_WHAT YOU WILL DO:_
Identify all lines below that hold "Kommentar" and collect them.

★ ★ ★ ★ ★ ★ ★

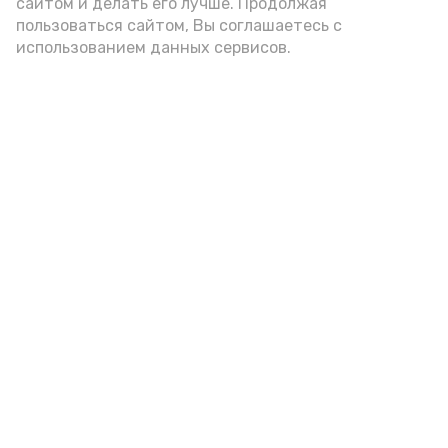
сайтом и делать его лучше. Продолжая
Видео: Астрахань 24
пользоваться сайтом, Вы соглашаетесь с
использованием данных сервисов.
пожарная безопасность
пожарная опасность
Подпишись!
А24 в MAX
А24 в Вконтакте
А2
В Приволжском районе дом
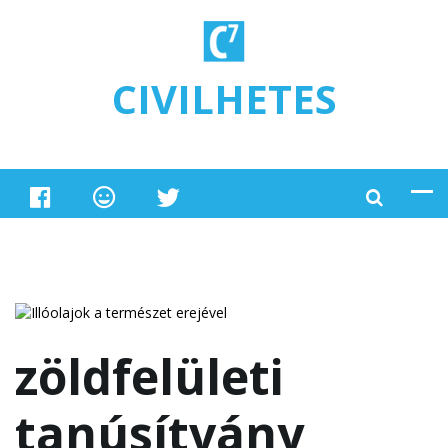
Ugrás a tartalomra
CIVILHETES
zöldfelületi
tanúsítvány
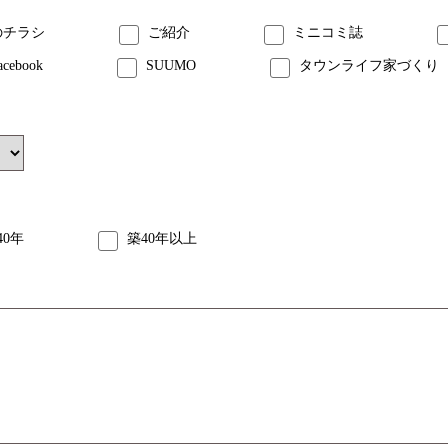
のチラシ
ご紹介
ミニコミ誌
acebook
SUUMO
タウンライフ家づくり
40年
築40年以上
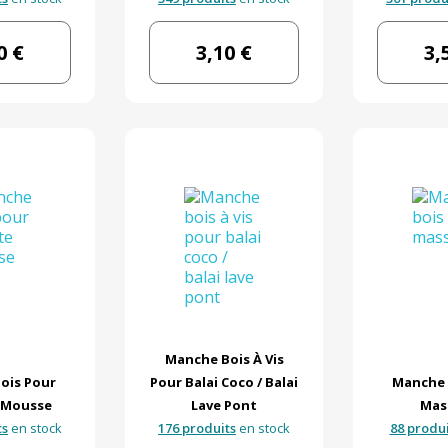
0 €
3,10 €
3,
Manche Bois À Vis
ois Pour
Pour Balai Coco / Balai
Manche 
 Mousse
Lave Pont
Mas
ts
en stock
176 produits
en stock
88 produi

★ ★ ★ ★ ★ ★ ★

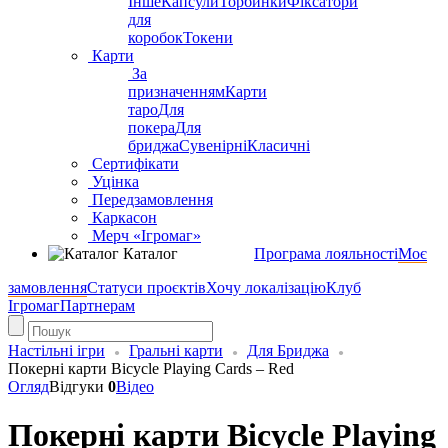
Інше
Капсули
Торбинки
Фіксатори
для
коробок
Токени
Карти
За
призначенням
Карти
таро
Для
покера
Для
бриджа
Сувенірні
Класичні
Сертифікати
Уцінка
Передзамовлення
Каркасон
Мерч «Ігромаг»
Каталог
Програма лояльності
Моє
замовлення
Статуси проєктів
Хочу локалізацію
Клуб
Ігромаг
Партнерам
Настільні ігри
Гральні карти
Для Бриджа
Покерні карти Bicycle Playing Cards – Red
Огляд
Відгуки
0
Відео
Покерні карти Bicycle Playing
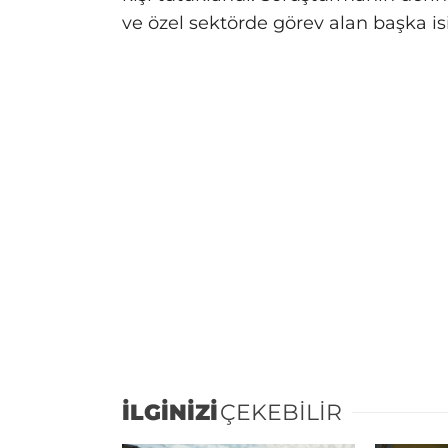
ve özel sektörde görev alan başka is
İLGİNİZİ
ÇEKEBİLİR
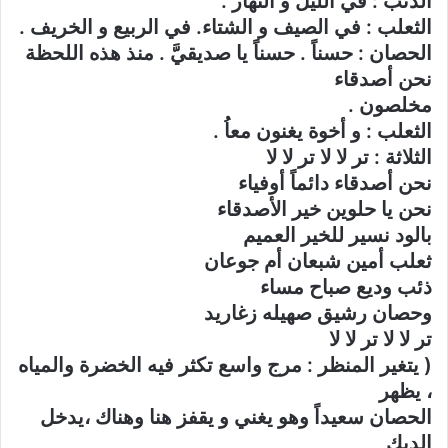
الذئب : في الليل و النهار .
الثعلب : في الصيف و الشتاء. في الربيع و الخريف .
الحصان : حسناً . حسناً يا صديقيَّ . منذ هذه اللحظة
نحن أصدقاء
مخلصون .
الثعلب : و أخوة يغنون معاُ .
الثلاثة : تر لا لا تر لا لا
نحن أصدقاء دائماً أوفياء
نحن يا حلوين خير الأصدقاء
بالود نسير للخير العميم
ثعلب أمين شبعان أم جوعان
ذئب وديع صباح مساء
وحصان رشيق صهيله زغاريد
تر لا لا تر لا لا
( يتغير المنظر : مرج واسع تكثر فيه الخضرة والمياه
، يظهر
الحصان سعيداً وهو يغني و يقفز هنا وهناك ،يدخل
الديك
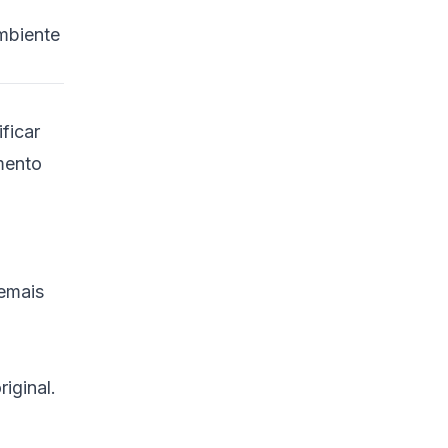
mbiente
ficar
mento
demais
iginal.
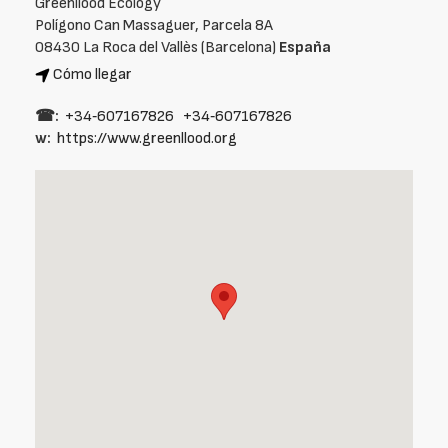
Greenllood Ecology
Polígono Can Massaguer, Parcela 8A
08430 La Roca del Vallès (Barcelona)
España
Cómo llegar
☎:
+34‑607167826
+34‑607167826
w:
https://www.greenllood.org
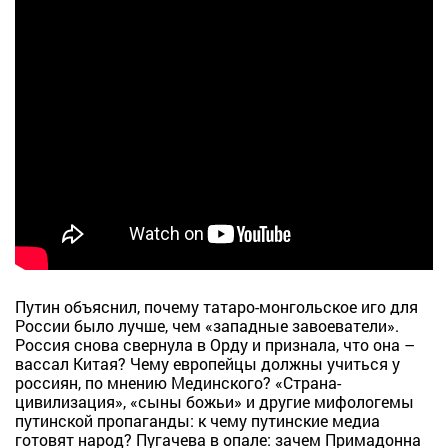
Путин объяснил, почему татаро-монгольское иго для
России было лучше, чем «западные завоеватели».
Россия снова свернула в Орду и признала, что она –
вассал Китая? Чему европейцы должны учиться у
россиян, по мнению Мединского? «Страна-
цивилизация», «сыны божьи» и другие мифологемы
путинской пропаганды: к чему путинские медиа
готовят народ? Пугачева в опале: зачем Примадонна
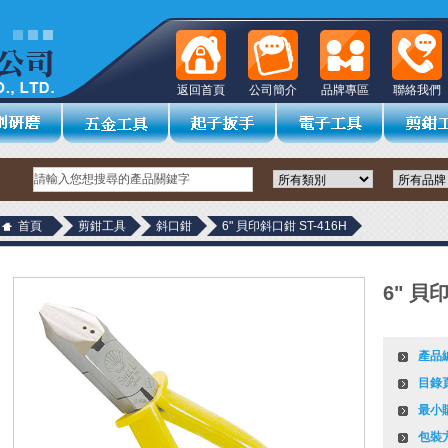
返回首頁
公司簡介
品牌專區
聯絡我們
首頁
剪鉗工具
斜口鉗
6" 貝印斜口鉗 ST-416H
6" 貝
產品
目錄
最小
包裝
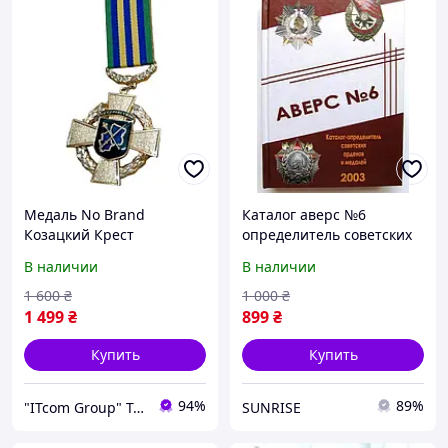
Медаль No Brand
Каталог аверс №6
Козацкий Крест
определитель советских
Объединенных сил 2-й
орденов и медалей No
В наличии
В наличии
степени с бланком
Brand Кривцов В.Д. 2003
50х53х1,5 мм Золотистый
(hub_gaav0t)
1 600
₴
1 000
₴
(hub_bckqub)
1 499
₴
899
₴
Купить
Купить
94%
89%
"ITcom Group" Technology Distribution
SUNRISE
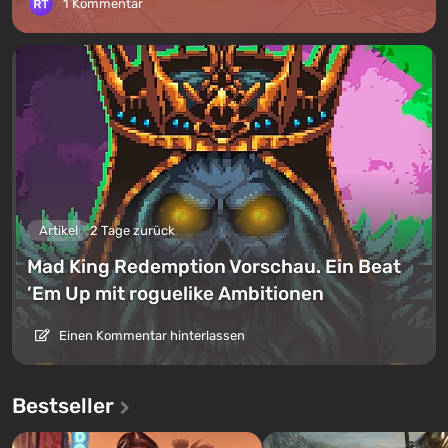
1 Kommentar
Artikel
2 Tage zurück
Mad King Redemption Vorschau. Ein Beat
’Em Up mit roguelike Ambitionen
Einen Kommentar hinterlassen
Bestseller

★ ★ ★ ★ ★ ★ ★

_RESULT:_
1 Kommentar
Einen Kommentar hinterlassen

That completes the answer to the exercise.